The skeletons of sponges and bamboo corals are being studied to develop ways to grow bone for grafting and dental implants. Researchers have also discovered that one type of coral, also known as sea fans, contains powerful anti-inflammatory chemicals.

Anti-viral and anti-cancer compounds from seaweeds and marine algae

Seaweeds have long been known for their health properties as a food and in medical use such as the production of agar, a product used to grow bacteria and other microorganisms for study in labs.

Some polysaccharides (complex sugars) from red seaweeds show antiviral activities towards viruses responsible for human infectious diseases including HIV, Herpes and respiratory syncytial virus (RSV). RSV is a common respiratory virus that usually causes mild, cold-like symptoms. Most people recover in a week or two, but RSV can be serious, especially for infants and older adults.   There is no specific treatment for RSV infection, though researchers are working to develop vaccines and antivirals using these seaweeds.

A carrageenan seaweed based vaginal microbicide has been shown to block HIV and other sexually transmitted diseases.

The Bryopsis species of marine algae are known for their activity against tuberculosis but more recently they are being studied for the treatment of lung cancer, tumours, AIDS and cystic fibrosis. Bryopsis is more commonly known as a ’pest’ of aquarium owners where it is difficult to clear away. Invasive green algae that grow as algal blooms in nature are now being considered for extraction to then harvest the compounds for use in medicinal purposes.

Other current studies into marine medicines

Lampreys against brain cancer and stroke; sea squirts against asthma, prostate and breast cancer; marine bacteria against melanoma cancers;  fish ‘slime’ against MRSA infections; sea snails against chronic pain; starfish against inflammatory conditions.

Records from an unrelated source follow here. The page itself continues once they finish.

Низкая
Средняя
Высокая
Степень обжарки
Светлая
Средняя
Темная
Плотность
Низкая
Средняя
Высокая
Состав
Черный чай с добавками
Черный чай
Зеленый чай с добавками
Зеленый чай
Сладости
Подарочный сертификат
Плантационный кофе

The list goes on.

Starfish may lead to treatments for inflammatory conditions.
Sea squirts have anti-cancer properties

Bacteria cultured from the slimy coating on fish has been shown to be effective against MRSA.

Are there any issues in getting medicines from the sea?

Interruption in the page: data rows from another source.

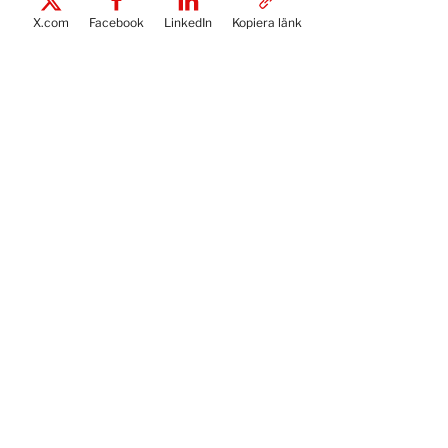
X.com
Facebook
LinkedIn
Kopiera länk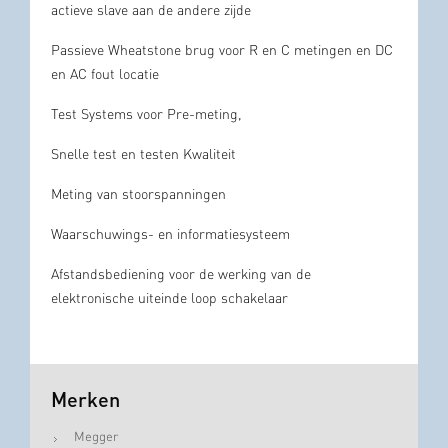
actieve slave aan de andere zijde
Passieve Wheatstone brug voor R en C metingen en DC
en AC fout locatie
Test Systems voor Pre-meting,
Snelle test en testen Kwaliteit
Meting van stoorspanningen
Waarschuwings- en informatiesysteem
Afstandsbediening voor de werking van de
elektronische uiteinde loop schakelaar
Merken
Megger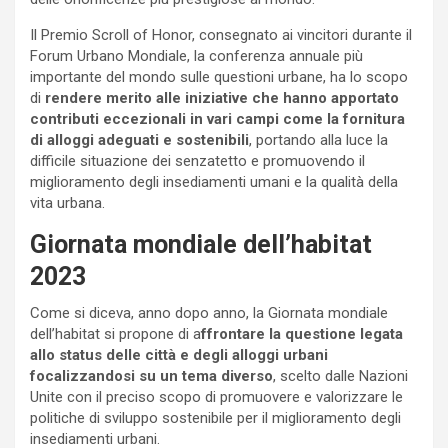
Il Premio Scroll of Honor, consegnato ai vincitori durante il
Forum Urbano Mondiale, la conferenza annuale più
importante del mondo sulle questioni urbane, ha lo scopo
di
rendere merito alle iniziative che hanno apportato
contributi eccezionali in vari campi come la fornitura
di alloggi adeguati e sostenibili
, portando alla luce la
difficile situazione dei senzatetto e promuovendo il
miglioramento degli insediamenti umani e la qualità della
vita urbana.
Giornata mondiale dell’habitat
2023
Come si diceva, anno dopo anno, la Giornata mondiale
dell’habitat si propone di a
ffrontare la questione legata
allo status delle città e degli alloggi urbani
focalizzandosi su un tema diverso
, scelto dalle Nazioni
Unite con il preciso scopo di promuovere e valorizzare le
politiche di sviluppo sostenibile per il miglioramento degli
insediamenti urbani.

Technological challenges over obtaining samples and harvesting are being overcome with the use of deep sea robots and other sampling vessels.

Quantifying how much to harvest along with the difficulty of growing marine species in a lab or aquarium. The ecology of a large ocean is difficult to reproduce in even our largest aquariums. There are many ethical decisions to be made regarding harvesting versus the creation of compounds in the lab as replicating the molecules required in a lab is a long and complicated path.

As with any new medicines, it takes 10 years on average to develop through trials and clinical approval. During development, drugs do not always perform the way we expect and may have dangerous side effects. Many years and millions of pounds may be spent only to have to be abandoned due to side effects or performance issues.

In the sea bed and water layers, damage by human activity is already destroying habitats, jeopardising potential future discoveries. As well as pollution and silting, the main threats are often from fishing gear, oil and gas development and changing ocean conditions due to climate change.

Within 200 miles of a nation’s coastline, there are clearly defined laws about how the sea can be exploited. Beyond this boundary, the area is governed by the United Nations Convention of the Law of the Sea. The challenge for all this potential exploitation is compliance and surveillance.

However, the potential of marine biotechnologies is a strong driving force behind efforts to conserve their valuable habitats, an important change from our approach on land.

There is a great deal of research into marine sourced medicines that may well appear on your first aid course in the future!